Box graphs succinctly and comprehensively characterize singular fibers of elliptic fibrations in codimension two and three, as well as flop transitions connecting these, in terms of representation theoretic data. We develop a framework that provides a systematic map between a box graph and a crepant algebraic resolution of the singular elliptic fibration, thus allowing an explicit construction of the fibers from a singular Weierstrass or Tate model. The key tool is what we call a fiber face diagram, which shows the relevant information of a (partial) toric triangulation and allows the inclusion of more general algebraic blowups. We shown that each such diagram defines a sequence of weighted algebraic blowups, thus providing a realization of the fiber defined by the box graph in terms of an explicit resolution. We show this correspondence explicitly for the case of SU(5) by providing a map between box graphs and fiber faces, and thereby a sequence of algebraic resolutions of the Tate model, which realizes each of the box graphs.

Figures (12)

• Figure 1: Representation graphs for ${\bf 5}$ and ${\bf 10}$ of $\mathfrak{su}(5)$, with the action of the simple roots $L_i- L_{i+1}$ on the diagram as shown along the edges. In the representation graph for ${\bf 10}$, the red boxes correspond to the 'diagonal' (\ref{['Diagos']}), i.e. the signs of these three boxes cannot be the same in an $\mathfrak{su}(5)$ box graph.

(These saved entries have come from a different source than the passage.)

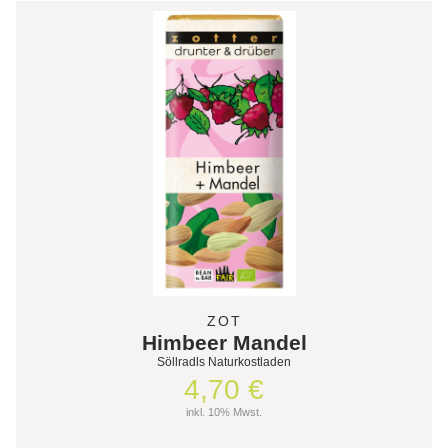
ZOT
Himbeer Mandel
Söllradls Naturkostladen
4,70 €
inkl. 10% Mwst.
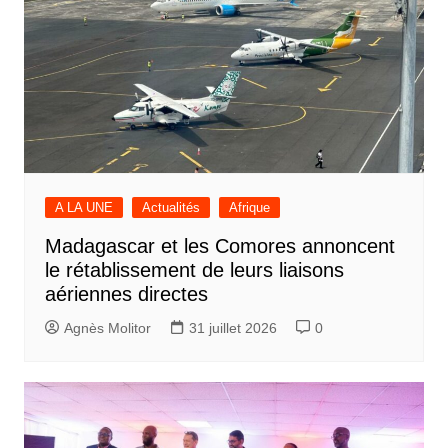
A LA UNE
Actualités
Afrique
Madagascar et les Comores annoncent
le rétablissement de leurs liaisons
aériennes directes
Agnès Molitor
31 juillet 2026
0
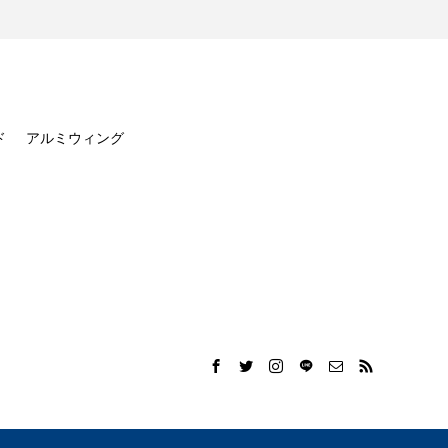
ド
アルミウィング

• Figure 2: Box graphs for $\mathfrak{su}(5)$ with ${\bf 5}$ representation, on the left the corresponding flop diagram is shown. The extremal generators, which in the geometry correspond to the curves that can be flopped, are marked with a black $X$, whereas red $X$'s indicate cone generators which cannot be flopped as they would yield $\mathfrak{u}(5)$ phases. The green line marks the anti-Dyck path.
• Figure 3: Box graphs for $\mathfrak{su}(5)$ with ${\bf 10}$ representation. Two box graphs that are connected by a black line can be flopped into each other. The extremal generators, which in the geometry correspond to the curves that can be flopped are marked with a black $X$, whereas red $X$'s indicate cone generators which cannot be flopped as they would yield $\mathfrak{u}(5)$ phases.
• Figure 4: Box graphs for $\mathfrak{su}(5)$ with both ${\bf 5}$ and ${\bf 10}$ representation. The extremal generators, which in the geometry correspond to the curves that can be flopped, are marked with a black $X$, whereas red $X$'s indicate cone generators, which cannot be flopped as they would yield $\mathfrak{u}(5)$ phases. The lines connecting the box graphs are labeled by the curve that is being flopped, i.e. $C_i$ ($C_{ij}$) corresponds to flopping a ${\bf 5}$ (${\bf 10}$)curve.
• Figure 5: The subdivision of a three-dimensional cone $\sigma$ by introducing a new one-dimensional cone in its interior. On the left, a (simplicial) three-dimensional cone generated by the three lattice vectors $v_1, v_2$ and $v_3$ is displayed. We have also included the lattice point $v_E$ we wish to use for the subdivision, which is drawn in red. Note that this point does not need to lie on the hyperplane supporting $v_1, v_2$ and $v_3$. The refinement of $\sigma$ including $v_E$ is shown on the right. This refinement introduces three three-dimensional cones, three two-dimensional cones and the one-dimensional cone generated by $\sigma$. This figure can also be used as an example of a toric blowdown: if we have three three-dimensional cones sitting in a fan as shown on the right, we can blow down the coordinate corresponding to the lattice vector in the interior. This will eliminate three two-dimensional cones and glue three three-dimensional cones into a single one. Note that the combinatorics will be more complicated if $\sigma$ is a three-dimensional cone in a fan of four dimensions or more.